There are times I like the sound and feel of a word in another language, and for those readers who understand that language, I want to share it. In the new manuscript I'm working on, I describe marmormehl. Literally translated, it means marble flour. To my ears, marble flour does not have the resonance--the sense of marble being ground--that the German does. So I can't help myself. I need to write marmormehl. Though I then repeat myself by writing marble meal in English. The repetition sounds fake--I agree--but what about the convention of writing isn't fake?

As a writer, I prefer not to italicize foreign words if they're not foreign to the character who thinks or speaks them. I understand and support the growing tendency not to italicize foreign words in text. Why separate it from normal font if it belongs to the language the character understands? 


But what about the reader? What about words--like pain--that mean one thing in French and another in English? Using italics lets the reader know it's not the English word. 

When I'm reading and come across words I don't understand, I'm grasping for meaning. If the novel is being told from the point of view of a character who wouldn't understand either, that's fine. We're both lost. 

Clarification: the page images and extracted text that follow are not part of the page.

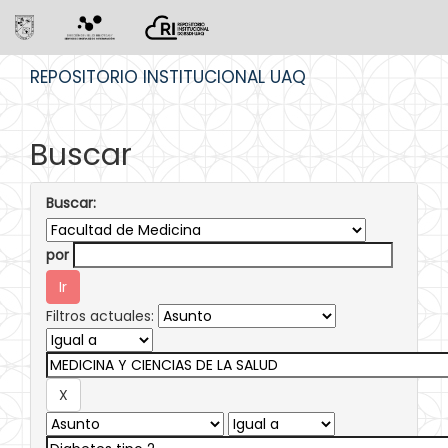
Skip
REPOSITORIO INSTITUCIONAL UAQ
navigation
Buscar
Buscar:
por
Filtros actuales: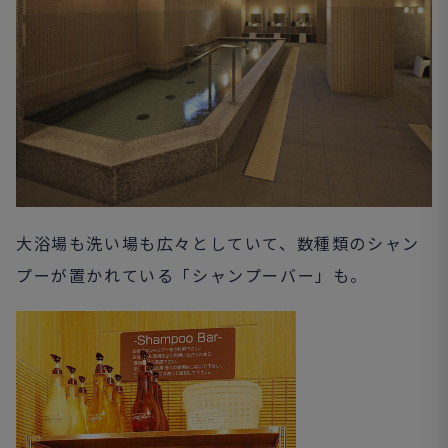
大浴場も洗い場も広々としていて、数種類のシャン
プーが置かれている「シャンプーバー」も。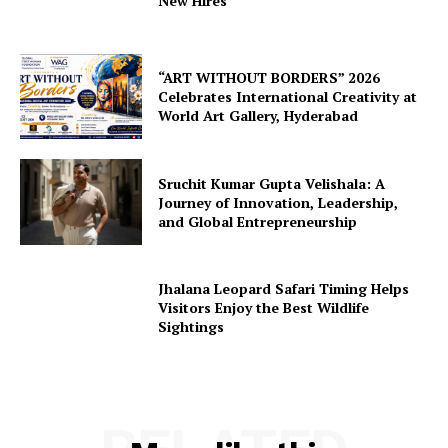
New Hires
“ART WITHOUT BORDERS” 2026
Celebrates International Creativity at
World Art Gallery, Hyderabad
Sruchit Kumar Gupta Velishala: A
Journey of Innovation, Leadership,
and Global Entrepreneurship
Jhalana Leopard Safari Timing Helps
Visitors Enjoy the Best Wildlife
Sightings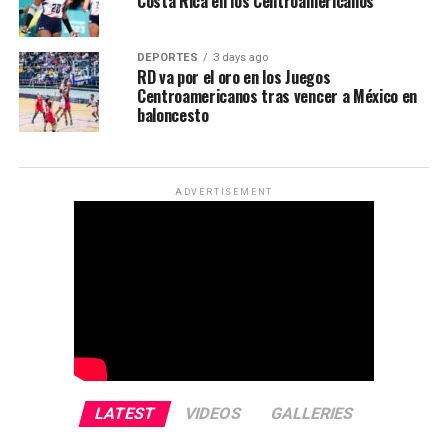
Costa Rica en los Centroamericanos
DEPORTES
3 days ago
RD va por el oro en los Juegos
Centroamericanos tras vencer a México en
baloncesto
ADVERTISEMENT
LATEST
VIDEOS
GALLERIES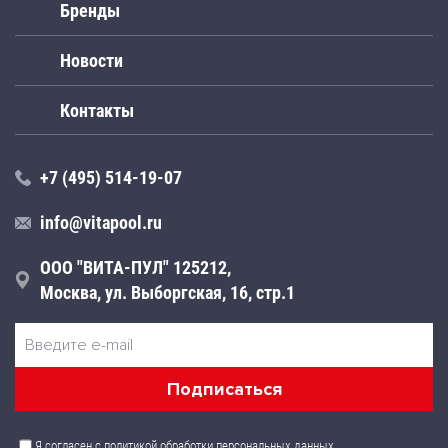
Бренды
Новости
Контакты
+7 (495) 514-19-07
info@vitapool.ru
ООО "ВИТА-ПУЛ" 125212,
Москва, ул. Выборгская, 16, стр.1
Я согласен с политикой обработки
персональных данных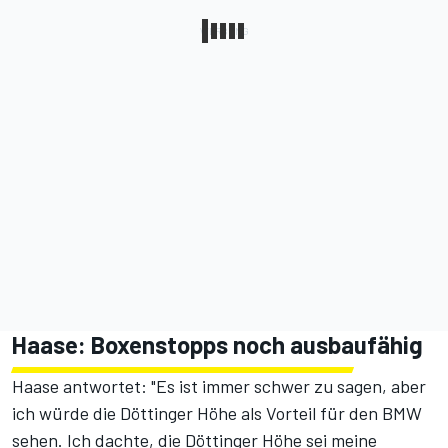
Haase: Boxenstopps noch ausbaufähig
Haase antwortet: "Es ist immer schwer zu sagen, aber
ich würde die Döttinger Höhe als Vorteil für den BMW
sehen. Ich dachte, die Döttinger Höhe sei meine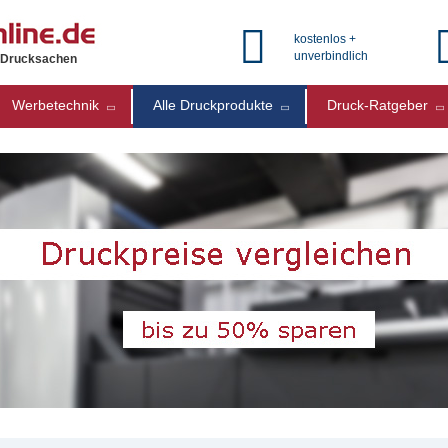
kostenlos +
unverbindlich
e Drucksachen
Werbetechnik
Alle Druckprodukte
Druck-Ratgeber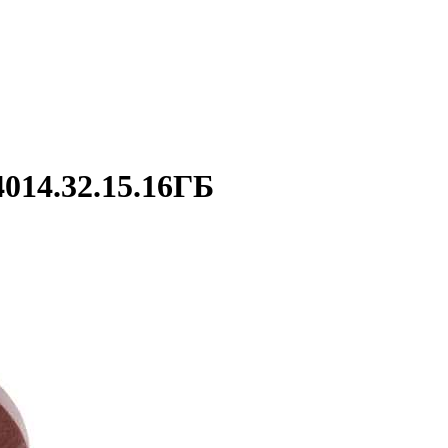
14.32.15.16ГБ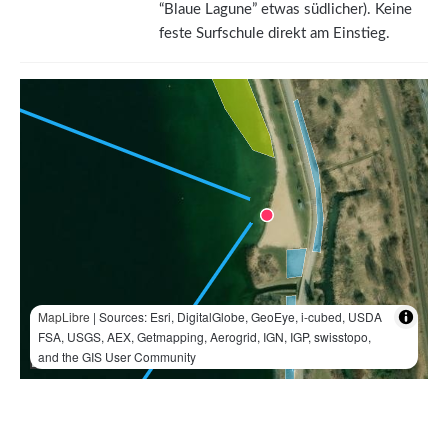
“Blaue Lagune” etwas südlicher). Keine
feste Surfschule direkt am Einstieg.
MapLibre
| Sources: Esri, DigitalGlobe, GeoEye, i-cubed, USDA
FSA, USGS, AEX, Getmapping, Aerogrid, IGN, IGP, swisstopo,
and the GIS User Community
200 m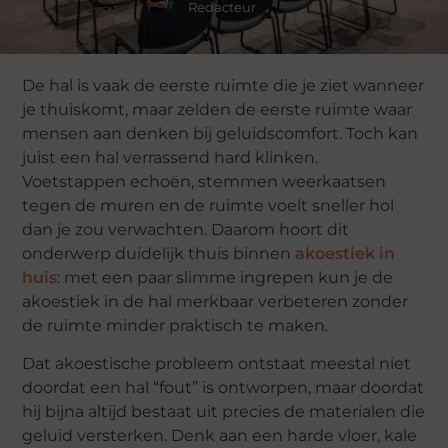
Redacteur
De hal is vaak de eerste ruimte die je ziet wanneer
je thuiskomt, maar zelden de eerste ruimte waar
mensen aan denken bij geluidscomfort. Toch kan
juist een hal verrassend hard klinken.
Voetstappen echoën, stemmen weerkaatsen
tegen de muren en de ruimte voelt sneller hol
dan je zou verwachten. Daarom hoort dit
onderwerp duidelijk thuis binnen
akoestiek in
huis
: met een paar slimme ingrepen kun je de
akoestiek in de hal merkbaar verbeteren zonder
de ruimte minder praktisch te maken.
Dat akoestische probleem ontstaat meestal niet
doordat een hal “fout” is ontworpen, maar doordat
hij bijna altijd bestaat uit precies de materialen die
geluid versterken. Denk aan een harde vloer, kale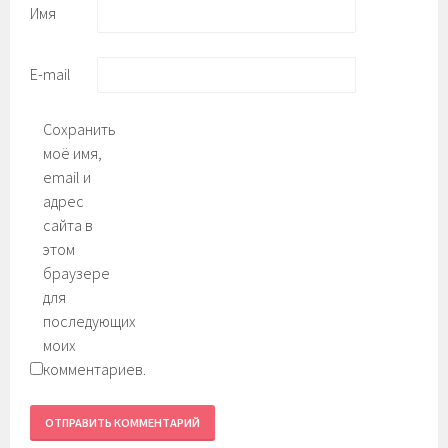
Имя
E-mail
Сохранить
моё имя,
email и
адрес
сайта в
этом
браузере
для
последующих
моих
комментариев.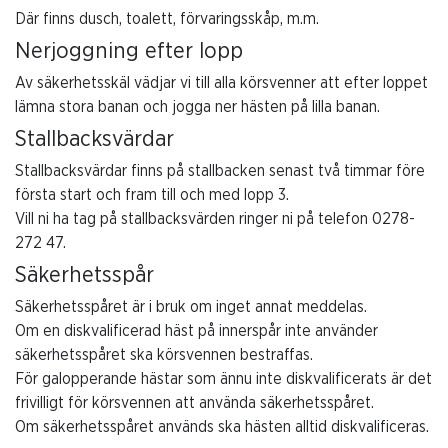
Där finns dusch, toalett, förvaringsskåp, m.m.
Nerjoggning efter lopp
Av säkerhetsskäl vädjar vi till alla körsvenner att efter loppet
lämna stora banan och jogga ner hästen på lilla banan.
Stallbacksvärdar
Stallbacksvärdar finns på stallbacken senast två timmar före
första start och fram till och med lopp 3.
Vill ni ha tag på stallbacksvärden ringer ni på telefon 0278-
272 47.
Säkerhetsspår
Säkerhetsspåret är i bruk om inget annat meddelas.
Om en diskvalificerad häst på innerspår inte använder
säkerhetsspåret ska körsvennen bestraffas.
För galopperande hästar som ännu inte diskvalificerats är det
frivilligt för körsvennen att använda säkerhetsspåret.
Om säkerhetsspåret används ska hästen alltid diskvalificeras.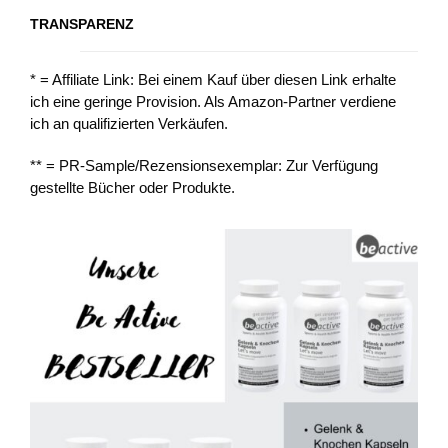
TRANSPARENZ
* = Affiliate Link: Bei einem Kauf über diesen Link erhalte
ich eine geringe Provision. Als Amazon-Partner verdiene
ich an qualifizierten Verkäufen.
** = PR-Sample/Rezensionsexemplar: Zur Verfügung
gestellte Bücher oder Produkte.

Just now, however, I'm reading a novel with lines of dialogue in another language the characters understand but I don't. English words don't follow and the context leaves the meaning unclear. I'm in the dark and I'm the reader! This may be realistic, but is it wise? 




Someone argued with me once about not using italics for foreign words because it posited the reader, who might understand that foreign language, as an other. We live in times that have politicized font. 

I'm not trying to make my reader feel like the odd one out, but I also don't want to confuse the reader. I see the value of using a small visual tip that a word is different from the rest of the text--to let the reader know a character isn't trying to buy pain.  

In my novel Five Roses, coming out this summer, the words that aren't English are italicized. In my first novel, Arrhythmia, the words that weren't English weren't. For the next book... I don't know.   



These are jacaranda blossoms on a terrace in Mexico. Jacaranda was originally a Tupi word adopted by Portuguese, then adopted by English. No longer a foreign word. This is how language grows.